Fijo de nuevo la mirada en Venus. Su luz se apaga y me cuesta localizarla en el cielo. He venido hasta aquí siguiendo su mandato. Hace que detenga mi visión en el horizonte que empieza a adquirir tonalidades rojizas. El sol comienza a emerger y Venus se despide de mí.
Me pongo de pie y abro mis brazos en cruz. Siento el cálido abrazo de los primeros rayos del sol. Cierro los ojos y sitúo mis manos extendidas, palma sobre palma, contra mi pecho. Con los ojos cerrados veo el rojo amanecer reflejado en mi interior y entiendo que la aurora del día anuncia el despertar de mi alma. Lo que hay fuera es fiel reflejo de lo encuentro en mi interior. No necesito ir muy lejos para hallar las verdades que ansío encontrar. Mis parpados son similares al velo que cubre a la Gran Diosa. Esta última se me apareció desvelada el pasado año tanto en el plano espiritual como en el real. Mis parpados corporales y espirituales han dejado de ser un impedimento para captar la verdadera imagen de la naturaleza. Con los ojos cerrados ahora veo más que lo que veía antes con los ojos de par en par. Puede dilatar la pupila de los ojos de mi alma e intuir la totalidad del cosmos. Todo se vuelve insignificante cuando lo hago. Las casas, las calles o los coches no son más que anécdotas del paisaje. Son elementos estáticos a merced de las fuerzas inconmensurables de la naturaleza. A lo que presto atención es a la luz, al sol, al viento, al mar, a los aves que vuelan ajenas a los miserables afanes humanos, a las nubes que desfilan sobre nuestras cabezas para recordarnos que somos diminutas motas dentro de la inabarcable dimensión del cosmos, a los árboles, a las plantas, en general, lo único que me interesa es la vida. Aprecio la bondad de la naturaleza y su generosidad a la hora mostrarme algunos de sus secretos. Me siento en un estado de profundo gozo que favorece que floten a la superficie de mi ser emociones intensas que dibujan un serena sonrisa en mi rostro y unas contenidas lágrimas en mis ojos. Aún me queda mucho por aprender de la vida y muchos sentimientos y pensamientos que compartir con los demás para que entre todos, de una manera sinérgica, hagamos de este mundo un lugar en el que todos los seres humanos tengan la oportunidad de lograr una vida plena, rica y significativa.

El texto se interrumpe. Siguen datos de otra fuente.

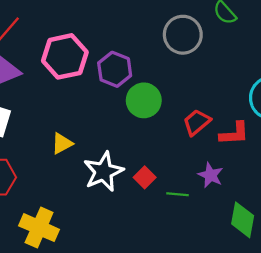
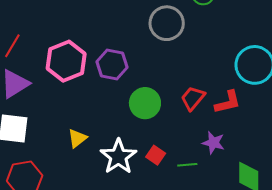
green circle: (144, 100) -> (145, 103), moved

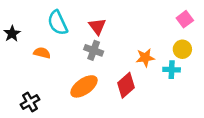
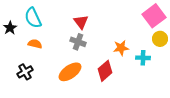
pink square: (185, 19) -> (154, 16), size x1.6
cyan semicircle: (58, 23) -> (33, 18), moved
yellow circle: (182, 49) -> (160, 39), moved
black cross: (30, 102) -> (25, 72), moved

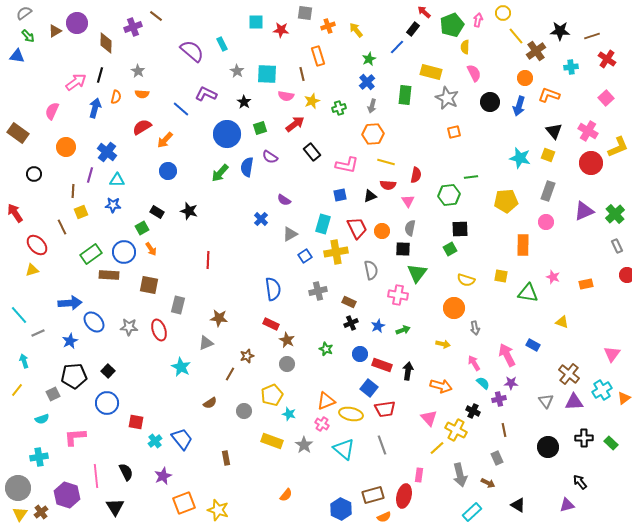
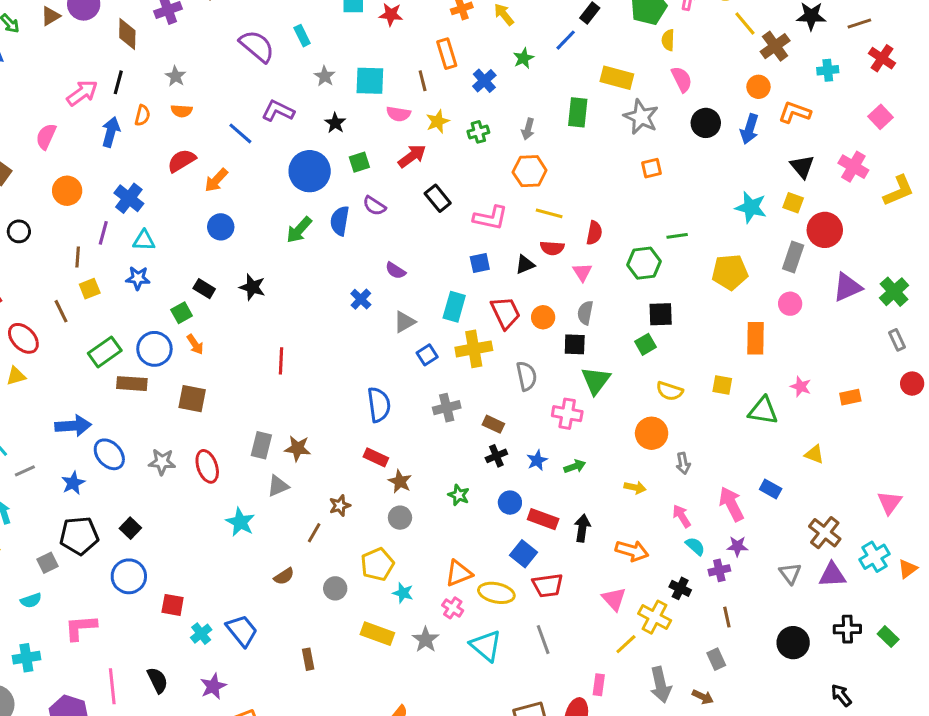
blue cross: (367, 82) -> (484, 81), moved
red circle: (591, 163) -> (825, 230), moved
gray rectangle: (178, 305) -> (261, 445), moved

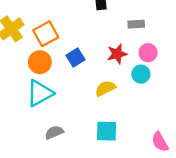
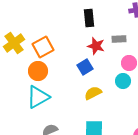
red star: (117, 54) -> (96, 46), moved, turned 30
blue square: (76, 57) -> (85, 67), moved

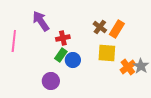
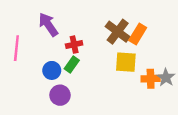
brown cross: (100, 27) -> (118, 32), size x1.5
blue circle: (73, 60) -> (52, 70), moved
orange cross: (128, 67) -> (151, 79), turned 35

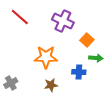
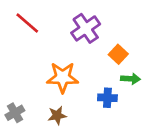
purple cross: (63, 21) -> (86, 28), turned 30
brown star: (51, 85) -> (57, 115), moved

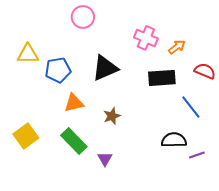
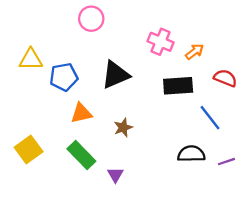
purple line: (197, 155) -> (226, 162), moved

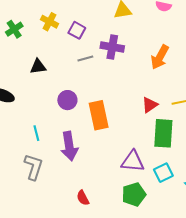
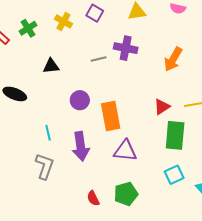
purple square: (77, 30) -> (95, 13), moved
purple triangle: (133, 161) -> (125, 151), moved
green pentagon: (134, 194) -> (126, 194), moved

Esta mañana he venido hasta aquí siguiendo mi estrella para que la Gran Diosa me recuerde que el acorde de la música celestial es tocado por las nueve Musas, que no dejan de ser distintas facetas de la misma Gran Diosa. Me ha recordado que debemos estar atentos para escuchar lo que tiene que decirnos. No necesitamos más que abrir los ojos del alma y prestar atención a la voz de nuestro corazón que continuamente nos indica el camino correcto que para uno ha designado la divinidad. El premio que nos espera al final del trayecto es la inmortalidad. Nadie muere si consigue completar el camino de su vida.